At the old church, there was a young man who consistently sought me out, or at least it seemed that way. He made a point of greeting me cheerfully, asking me how things were going, and engaging in conversation for several minutes.
Want to hear something sadly funny? I often wondered why. I mean, he was nice. He was related to one of the leading families in the church. Unlike a number of the members of the leading families themselves (seen in retrospect), he was one of the kindest people I knew there. (Don't get me wrong. I'm not saying the people there are evil, somehow. But I certainly was deluded. I thought I was a part of something, but as I keep thinking it through, I get the feeling I really wasn't.)
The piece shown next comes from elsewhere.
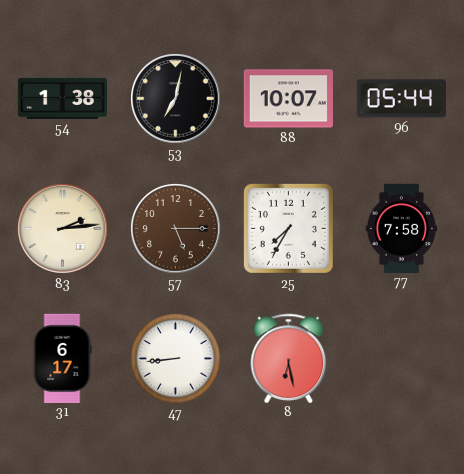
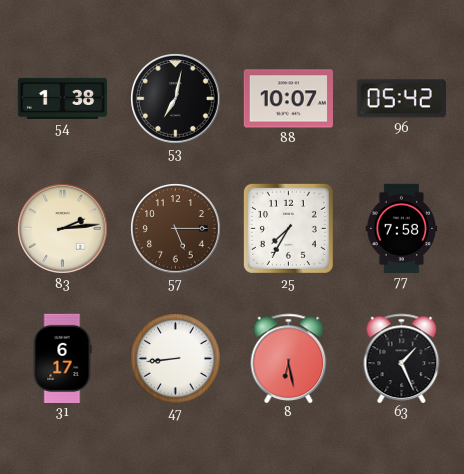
96: 05:44 -> 05:42
63: none -> 1:26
I bless that young man. I'd call him and invite him to dinner with our family, but for the fear somehow our taint might rub off on him and cause him problems at the church. Is that paranoia, or what?
Oh, they were friendly enough, amongst themselves. There was always cheerful talk and laughter during the pause between the early teaching ("Bible study," some might call it Sunday school except that it was age-integrated) and the worship service. If I confined my interaction to visitors, or stuck with the same handful of people, I could have conversation, too. Trying to join a conversation with any of the core group was always something of a strain. Some were more gracious than others, but it definitely felt like labor rather than natural conversation. Sort of like standing on the edge of the group of popular kids on the school playground. Now I know how those poor ostracized kids felt.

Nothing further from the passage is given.